Among the earliest examples of this sound between 1961 and 1963 were Here 'Tis with organist Baby Face Willette, Man With a Horn featuring Brother Jack McDuff, and The Natural Soul, Good Gracious!, Signifyin' and Possum Head with Big John Patton. Then came Dr. Lonnie Smith, Charles Earland and Leon Spencer. With each album, the sound grew progressively reliant on inventive hooks, groovy hooks and a strong hip beat.

In Part 3 of my interview with Lou, the alto saxophonist talks about why he didn't record for a year and a half in the mid-1950s, the rise of the sax-organ sound, and why what he played in the 1960s was funky--but not technically funk:

JazzWax: You helped invent hard bop, yet you're not on many of the big hard-bop recordings. Why not?
Lou Donaldson: I got pissed off at the musicians coming to the dates. The drug thing was bad then. A lot of musicians would come into Blue Note's offices and owner Alfred Lion [pictured] would take them back to his room. When they came out, they'd sober up. I said to Alfred, “I'm not going to make any more dates with these junkies you bring in here. They want to get high and come back and mess up a record."

JW: What did you do instead?
LD: I traveled quite a bit on the road. So Alfred got Hank Mobley and just continued the hard bop sound but with a tenor player.
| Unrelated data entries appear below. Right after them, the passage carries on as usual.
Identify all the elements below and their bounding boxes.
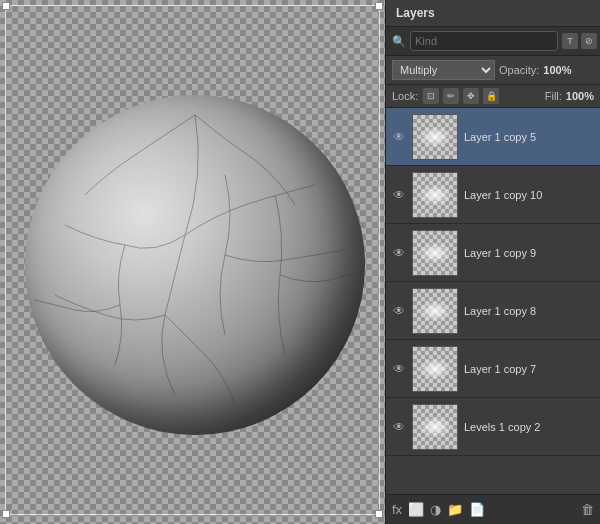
new-layer-button[interactable]: 📄 [469,502,485,517]
layer-item[interactable]: 👁 Layer 1 copy 10 [386,166,600,224]
thumb-glow [420,417,450,437]
layers-panel: Layers 🔍 T ⊘ ⊞ ⊟ Multiply Opacity: 100% … [385,0,600,524]
new-fill-layer-button[interactable]: ◑ [430,502,441,517]
add-mask-button[interactable]: ⬜ [408,502,424,517]
canvas-area [0,0,385,524]
sphere-layer [25,95,365,435]
thumb-glow [420,185,450,205]
opacity-label: Opacity: [499,64,539,76]
layer-item[interactable]: 👁 Levels 1 copy 2 [386,398,600,456]
opacity-row: Opacity: 100% [499,64,594,76]
layer-item[interactable]: 👁 Layer 1 copy 9 [386,224,600,282]
layer-thumbnail [412,288,458,334]
delete-layer-button[interactable]: 🗑 [581,502,594,517]
layer-visibility-toggle[interactable]: 👁 [390,244,408,262]
type-filter-icon[interactable]: T [562,33,578,49]
layer-thumbnail [412,114,458,160]
lock-all-icon[interactable]: 🔒 [483,88,499,104]
circle-filter-icon[interactable]: ⊘ [581,33,597,49]
search-icons: T ⊘ ⊞ ⊟ [562,33,600,49]
layer-thumbnail [412,404,458,450]
layer-name: Layer 1 copy 7 [464,363,596,375]
layers-list: 👁 Layer 1 copy 5 👁 Layer 1 copy 10 👁 Lay… [386,108,600,494]
search-bar: 🔍 T ⊘ ⊞ ⊟ [386,27,600,56]
layer-name: Layer 1 copy 9 [464,247,596,259]
panel-footer: fx ⬜ ◑ 📁 📄 🗑 [386,494,600,524]
layer-visibility-toggle[interactable]: 👁 [390,186,408,204]
search-input[interactable] [410,31,558,51]
new-group-button[interactable]: 📁 [447,502,463,517]
layer-name: Layer 1 copy 10 [464,189,596,201]
layer-visibility-toggle[interactable]: 👁 [390,418,408,436]
layer-thumbnail [412,172,458,218]
layer-visibility-toggle[interactable]: 👁 [390,128,408,146]
layer-thumbnail [412,346,458,392]
footer-icons-left: fx ⬜ ◑ 📁 📄 [392,502,485,517]
lock-label: Lock: [392,90,418,102]
lock-icons: ⊡ ✏ ✥ 🔒 [423,88,539,104]
lock-fill-row: Lock: ⊡ ✏ ✥ 🔒 Fill: 100% [386,85,600,108]
sphere-texture [25,95,365,435]
thumb-glow [420,243,450,263]
layer-item[interactable]: 👁 Layer 1 copy 5 [386,108,600,166]
layer-thumbnail [412,230,458,276]
opacity-value[interactable]: 100% [543,64,571,76]
lock-move-icon[interactable]: ✥ [463,88,479,104]
layer-name: Layer 1 copy 5 [464,131,596,143]
layer-item[interactable]: 👁 Layer 1 copy 8 [386,282,600,340]
layer-name: Levels 1 copy 2 [464,421,596,433]
layer-item[interactable]: 👁 Layer 1 copy 7 [386,340,600,398]
sphere-container [0,10,385,520]
layer-name: Layer 1 copy 8 [464,305,596,317]
lock-transparent-icon[interactable]: ⊡ [423,88,439,104]
fill-row: Fill: 100% [545,90,594,102]
fx-button[interactable]: fx [392,502,402,517]
fill-value[interactable]: 100% [566,90,594,102]
thumb-glow [420,301,450,321]
lock-paint-icon[interactable]: ✏ [443,88,459,104]
layer-visibility-toggle[interactable]: 👁 [390,302,408,320]
layer-visibility-toggle[interactable]: 👁 [390,360,408,378]
thumb-glow [420,359,450,379]
thumb-glow [420,127,450,147]
fill-label: Fill: [545,90,562,102]
panel-header: Layers [386,0,600,27]
search-icon: 🔍 [392,35,406,48]
blend-opacity-row: Multiply Opacity: 100% [386,56,600,85]
blend-mode-select[interactable]: Multiply [392,60,495,80]
panel-title: Layers [396,6,435,20]
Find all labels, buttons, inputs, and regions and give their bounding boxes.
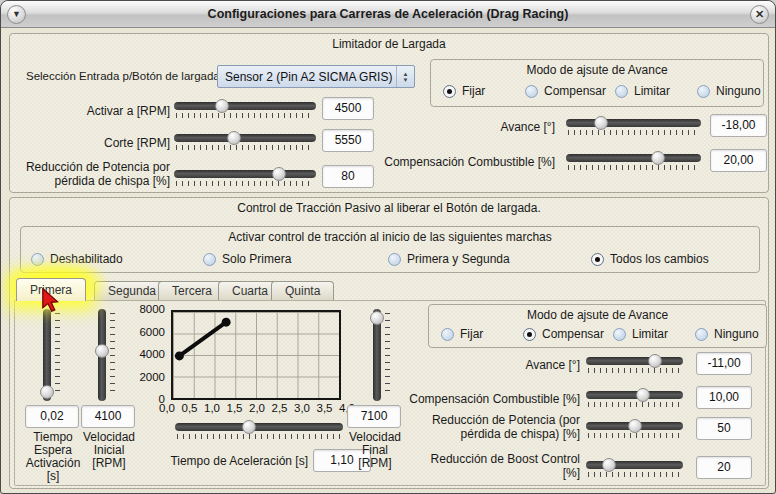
tab-primera[interactable]: Primera — [16, 278, 86, 301]
limitador-title: Limitador de Largada — [10, 37, 768, 51]
x-tick-label: 1,5 — [227, 402, 243, 414]
marchas-group: Activar control de tracción al inicio de… — [20, 226, 760, 273]
modo-avance-group-1: Modo de ajsute de Avance Fijar Compensar… — [430, 59, 764, 107]
chevron-down-icon: ▼ — [12, 9, 21, 19]
avance-slider-2[interactable] — [586, 356, 683, 372]
radio-icon — [443, 85, 456, 98]
radio-icon — [695, 328, 708, 341]
spinner-icon[interactable]: ▲▼ — [396, 66, 414, 87]
y-tick-label: 6000 — [127, 326, 165, 340]
y-tick-label: 2000 — [127, 371, 165, 385]
reduccion-boost-slider[interactable] — [586, 460, 683, 476]
final-vslider[interactable] — [371, 309, 389, 401]
final-label: Velocidad Final [RPM] — [337, 431, 413, 470]
reduccion-potencia-value-field-2[interactable]: 50 — [696, 417, 752, 440]
reduccion-boost-value-field[interactable]: 20 — [696, 456, 752, 479]
radio-icon — [31, 253, 44, 266]
radio-compensar-1[interactable]: Compensar — [525, 84, 606, 98]
radio-icon — [591, 253, 604, 266]
inicial-label: Velocidad Inicial [RPM] — [71, 431, 147, 470]
inicial-value-field[interactable]: 4100 — [81, 405, 135, 428]
entrada-combobox-value: Sensor 2 (Pin A2 SICMA GRIS) — [225, 70, 392, 84]
x-tick-label: 0,5 — [182, 402, 198, 414]
corte-label: Corte [RPM] — [20, 136, 170, 150]
drag-racing-config-window: ▼ Configuraciones para Carreras de Acele… — [0, 0, 776, 494]
radio-icon — [523, 328, 536, 341]
avance-label-1: Avance [°] — [390, 120, 555, 134]
x-tick-label: 2,0 — [249, 402, 265, 414]
comp-combustible-value-field-2[interactable]: 10,00 — [696, 386, 752, 409]
y-tick-label: 8000 — [127, 303, 165, 317]
reduccion-potencia-label: Reducción de Potencia por pérdida de chi… — [12, 160, 170, 188]
primera-tab-panel: 0,02 Tiempo Espera Activación [s] 4100 V… — [14, 300, 766, 486]
x-tick-label: 3,0 — [294, 402, 310, 414]
corte-value-field[interactable]: 5550 — [322, 129, 374, 152]
radio-deshabilitado[interactable]: Deshabilitado — [31, 252, 123, 266]
comp-combustible-label-1: Compensación Combustible [%] — [350, 155, 555, 169]
reduccion-potencia-slider-2[interactable] — [586, 421, 683, 437]
chart-x-ticks: 0,00,51,01,52,02,53,03,54,0 — [159, 402, 355, 414]
radio-ninguno-1[interactable]: Ninguno — [697, 84, 761, 98]
chart-y-ticks: 80006000400020000 — [127, 303, 165, 408]
reduccion-boost-label: Reducción de Boost Control [%] — [415, 452, 580, 480]
modo-avance-title-1: Modo de ajsute de Avance — [431, 63, 763, 77]
espera-vslider[interactable] — [41, 309, 59, 401]
tiempo-aceleracion-label: Tiempo de Aceleración [s] — [153, 454, 308, 468]
x-tick-label: 0,0 — [159, 402, 175, 414]
radio-fijar-2[interactable]: Fijar — [441, 327, 483, 341]
traccion-title: Control de Tracción Pasivo al liberar el… — [10, 201, 768, 215]
close-button[interactable]: ✕ — [750, 5, 769, 24]
traccion-group: Control de Tracción Pasivo al liberar el… — [9, 197, 769, 489]
entrada-label: Selección Entrada p/Botón de largada — [26, 70, 220, 82]
avance-label-2: Avance [°] — [415, 358, 580, 372]
radio-icon — [388, 253, 401, 266]
radio-primera-y-segunda[interactable]: Primera y Segunda — [388, 252, 510, 266]
radio-limitar-2[interactable]: Limitar — [613, 327, 668, 341]
close-icon: ✕ — [755, 8, 764, 20]
radio-ninguno-2[interactable]: Ninguno — [695, 327, 759, 341]
marchas-title: Activar control de tracción al inicio de… — [21, 230, 759, 244]
comp-combustible-slider-2[interactable] — [586, 390, 683, 406]
x-tick-label: 1,0 — [204, 402, 220, 414]
avance-value-field-2[interactable]: -11,00 — [696, 352, 752, 375]
activar-label: Activar a [RPM] — [20, 104, 170, 118]
tiempo-aceleracion-slider[interactable] — [175, 422, 343, 438]
radio-icon — [697, 85, 710, 98]
tab-tercera[interactable]: Tercera — [158, 281, 226, 301]
reduccion-potencia-slider[interactable] — [174, 169, 316, 185]
y-tick-label: 4000 — [127, 348, 165, 362]
avance-value-field-1[interactable]: -18,00 — [710, 114, 767, 137]
radio-icon — [613, 328, 626, 341]
titlebar: ▼ Configuraciones para Carreras de Acele… — [1, 1, 775, 28]
activar-value-field[interactable]: 4500 — [322, 97, 374, 120]
radio-fijar-1[interactable]: Fijar — [443, 84, 485, 98]
modo-avance-group-2: Modo de ajsute de Avance Fijar Compensar… — [428, 304, 767, 348]
chart-line-svg — [173, 312, 343, 402]
radio-todos-los-cambios[interactable]: Todos los cambios — [591, 252, 709, 266]
final-value-field[interactable]: 7100 — [347, 405, 401, 428]
corte-slider[interactable] — [174, 133, 316, 149]
gear-tabs: Primera Segunda Tercera Cuarta Quinta — [16, 281, 756, 301]
rpm-time-chart — [171, 310, 341, 400]
window-menu-button[interactable]: ▼ — [7, 5, 26, 24]
espera-value-field[interactable]: 0,02 — [25, 405, 79, 428]
radio-icon — [203, 253, 216, 266]
radio-limitar-1[interactable]: Limitar — [615, 84, 670, 98]
entrada-combobox[interactable]: Sensor 2 (Pin A2 SICMA GRIS) ▲▼ — [217, 65, 415, 88]
comp-combustible-slider-1[interactable] — [566, 153, 701, 169]
x-tick-label: 3,5 — [317, 402, 333, 414]
avance-slider-1[interactable] — [566, 118, 701, 134]
modo-avance-title-2: Modo de ajsute de Avance — [429, 308, 766, 322]
radio-icon — [441, 328, 454, 341]
radio-solo-primera[interactable]: Solo Primera — [203, 252, 291, 266]
window-title: Configuraciones para Carreras de Acelera… — [41, 1, 735, 27]
activar-slider[interactable] — [174, 101, 316, 117]
radio-compensar-2[interactable]: Compensar — [523, 327, 604, 341]
limitador-group: Limitador de Largada Selección Entrada p… — [9, 33, 769, 193]
radio-icon — [525, 85, 538, 98]
x-tick-label: 2,5 — [272, 402, 288, 414]
tab-quinta[interactable]: Quinta — [271, 281, 334, 301]
radio-icon — [615, 85, 628, 98]
comp-combustible-value-field-1[interactable]: 20,00 — [710, 149, 767, 172]
inicial-vslider[interactable] — [96, 309, 114, 401]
I had my own tour, hitting dozens of clubs from New York to California. I just kept working my tour. But I still loved Blue Note. By my count, I brought 58 musicians to the label. I was like Alfred's scout [laughs].

JW: Who did you tour with?
LD: Bill Hardman on trumpet, John Patton on organ, Grant Green on guitar and Ben Dixon on drums.

JW: No bass player?
LD: Big John used his feet on the bass pedals of the organ.
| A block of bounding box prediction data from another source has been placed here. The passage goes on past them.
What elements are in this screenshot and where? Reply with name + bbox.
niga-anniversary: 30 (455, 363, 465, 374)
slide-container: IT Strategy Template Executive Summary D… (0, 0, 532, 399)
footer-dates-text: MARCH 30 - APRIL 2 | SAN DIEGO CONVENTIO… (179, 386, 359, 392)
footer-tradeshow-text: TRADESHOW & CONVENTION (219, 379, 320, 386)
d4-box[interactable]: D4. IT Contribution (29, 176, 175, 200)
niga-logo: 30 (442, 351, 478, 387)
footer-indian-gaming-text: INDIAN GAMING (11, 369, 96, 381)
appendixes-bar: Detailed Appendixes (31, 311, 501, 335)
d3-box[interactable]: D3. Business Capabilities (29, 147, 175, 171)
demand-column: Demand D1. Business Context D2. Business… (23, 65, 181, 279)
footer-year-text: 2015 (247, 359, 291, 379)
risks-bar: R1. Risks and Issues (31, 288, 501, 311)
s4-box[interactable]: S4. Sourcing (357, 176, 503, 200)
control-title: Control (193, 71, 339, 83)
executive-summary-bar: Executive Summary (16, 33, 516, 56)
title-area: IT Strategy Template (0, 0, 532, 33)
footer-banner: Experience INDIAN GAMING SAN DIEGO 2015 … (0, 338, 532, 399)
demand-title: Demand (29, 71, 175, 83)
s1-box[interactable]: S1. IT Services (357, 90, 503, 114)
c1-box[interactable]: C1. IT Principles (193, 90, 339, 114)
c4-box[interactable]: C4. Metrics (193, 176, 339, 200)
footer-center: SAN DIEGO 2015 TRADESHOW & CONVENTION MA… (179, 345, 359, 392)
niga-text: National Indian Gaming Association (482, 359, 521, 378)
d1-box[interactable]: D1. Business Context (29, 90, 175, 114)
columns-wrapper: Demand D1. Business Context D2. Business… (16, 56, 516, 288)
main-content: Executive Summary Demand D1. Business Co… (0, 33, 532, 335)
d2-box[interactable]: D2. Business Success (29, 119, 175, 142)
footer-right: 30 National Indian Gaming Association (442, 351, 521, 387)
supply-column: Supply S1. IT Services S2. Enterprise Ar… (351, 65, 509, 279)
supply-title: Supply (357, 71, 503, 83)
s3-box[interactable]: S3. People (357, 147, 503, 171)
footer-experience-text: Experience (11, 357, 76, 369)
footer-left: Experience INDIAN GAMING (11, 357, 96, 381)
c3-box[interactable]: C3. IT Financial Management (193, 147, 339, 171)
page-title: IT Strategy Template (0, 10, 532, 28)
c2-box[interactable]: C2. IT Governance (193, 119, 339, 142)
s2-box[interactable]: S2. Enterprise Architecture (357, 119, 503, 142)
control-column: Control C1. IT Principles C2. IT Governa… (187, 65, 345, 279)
JW: How did audiences react?
LD: We played 25 clubs that had never featured jazz before. They went crazy. But Grant Green was a problem, as good as he was.

JW: Why?
LD: He had to have his stuff with him on the road. If they had pulled us over and found his drugs, we could all get hit with a $10,000 fine and we might do time if we crossed state lines. Grant was a liability, for a touring band.

JW: What set you apart from everyone else during that period?
LD: I wasn't a junkie. And the sound on my horn was a little better than most other guys. I always prided myself on my tone.

JW: What was the thinking behind your tone?
LD: I knew the sound I produced had to project since I played at so many clubs. I developed that tone because as an asthmatic, I'd do a lot of hold and sustain songs to build up my strength. That's what saved me.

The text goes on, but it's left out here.